I think my problem with the writings of people like El Jones and other “SJWs” – and I don’t think I’m alone in this – is because so much of what they do is centered around a narrative which goes something like this:
Members of group X are special but vulnerable and oppressed by members of group Y, who are wicked creatures who wish to destroy group X, unless we do Z – and if you disagree, you’re part of group Y.
It’s a popular narrative:
http://4.bp.blogspot.com/_kEFTmMk3e5c/TJVyoxEpeMI/AAAAAAAACV4/UE7bpJAgM0g/s1600/Blessed_Virgin_Mary_Crushing_Devil.jpg
Pick your X,Y and Z and you can make that story be about anything you want. Just like you can’t look at a cat picture without feeling a little warm and fuzzy, you can’t read a version of that story where the X,Y, and Z align properly with your identity and place in society without feeling a heady mix of affection for X, hatred for Y and motivation to do Z – which is exactly what that painting is about. It feels good. And of course, when someone tells a version of that story where you’re a Y (unless you obey the storyteller…), well, nobody likes that.
Condolences to Tim and family.
A couple with two school-aged kids open a coffee shop selling free trade coffee, locally roasted, and they charge a bit more for a vastly superior product than the coffee offered by that ubiquitous coffee shop. Their hours of operation, from 8 to 2:30, allow them to get the kids off to school and be there when they get off the bus. A few people, on social media, have whined about these hours. A vast number of people have raved about the coffee and service, and silently smiled at two novice business people putting raising their kids the way they want ahead of any customer or potential one that wants their latte NOW.
The Examiner and the Spectator are ‘fair trade media outlets’ that do long-form journalism, stuffed with oodles of substance, and their news is better than any of the traditional print media, now dominated by two families in the Atlantic Provinces- very bad for quality journalism.
Paying the $160.00 for the joint subscription “tastes” as good to me each day as the Guatemalan dark roast that I chuck three bucks for on a fairly regular basis. And, just like the Examiner and the Spectator, this small coffee shop DOES NOT HAVE A DRIVE THRU; How Cool Is That!

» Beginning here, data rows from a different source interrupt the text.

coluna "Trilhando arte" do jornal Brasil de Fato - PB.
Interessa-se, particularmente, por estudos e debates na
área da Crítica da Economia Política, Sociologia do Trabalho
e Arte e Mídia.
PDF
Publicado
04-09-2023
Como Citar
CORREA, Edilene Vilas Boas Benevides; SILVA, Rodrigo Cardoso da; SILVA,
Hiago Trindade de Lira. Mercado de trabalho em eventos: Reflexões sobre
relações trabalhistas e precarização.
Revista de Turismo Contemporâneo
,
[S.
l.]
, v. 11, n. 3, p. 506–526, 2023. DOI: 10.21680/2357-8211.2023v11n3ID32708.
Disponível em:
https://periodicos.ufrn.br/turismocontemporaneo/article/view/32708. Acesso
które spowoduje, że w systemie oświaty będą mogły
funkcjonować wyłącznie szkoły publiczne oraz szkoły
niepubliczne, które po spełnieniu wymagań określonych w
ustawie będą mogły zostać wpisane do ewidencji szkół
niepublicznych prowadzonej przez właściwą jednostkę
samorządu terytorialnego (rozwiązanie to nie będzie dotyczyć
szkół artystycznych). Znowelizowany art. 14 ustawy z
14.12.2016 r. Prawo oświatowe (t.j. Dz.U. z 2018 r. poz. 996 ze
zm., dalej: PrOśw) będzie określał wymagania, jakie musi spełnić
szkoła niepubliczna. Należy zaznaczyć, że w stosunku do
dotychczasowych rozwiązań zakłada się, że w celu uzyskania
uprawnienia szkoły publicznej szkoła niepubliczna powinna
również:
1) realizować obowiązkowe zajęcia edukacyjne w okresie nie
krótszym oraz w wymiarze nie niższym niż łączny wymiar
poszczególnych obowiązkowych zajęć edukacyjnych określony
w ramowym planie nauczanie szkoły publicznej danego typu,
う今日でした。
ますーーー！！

Keep brewin’ the best in journalism; the customers are there, and there are more on the way.
FYI, Tim….
https://www.theguardian.com/news/2017/nov/16/a-mission-for-journalism-in-a-time-of-crisis
I would have hoped that in addition to seeing more “sustained hatred” you would also have noticed more empathy, more openness to reading your accounts and reporting, more comments like “I didn’t know that” or “I will be more conscious of that in future.” Your column opens windows on many issues that some of us haven’t really given much thought to in the past. But we are still reading, absorbing, considering, maybe regretting past attitudes or dismissiveness, and hopefully changing a little.
I don’t understand people who only read what they like.
Apart from everything else, they’re such bores.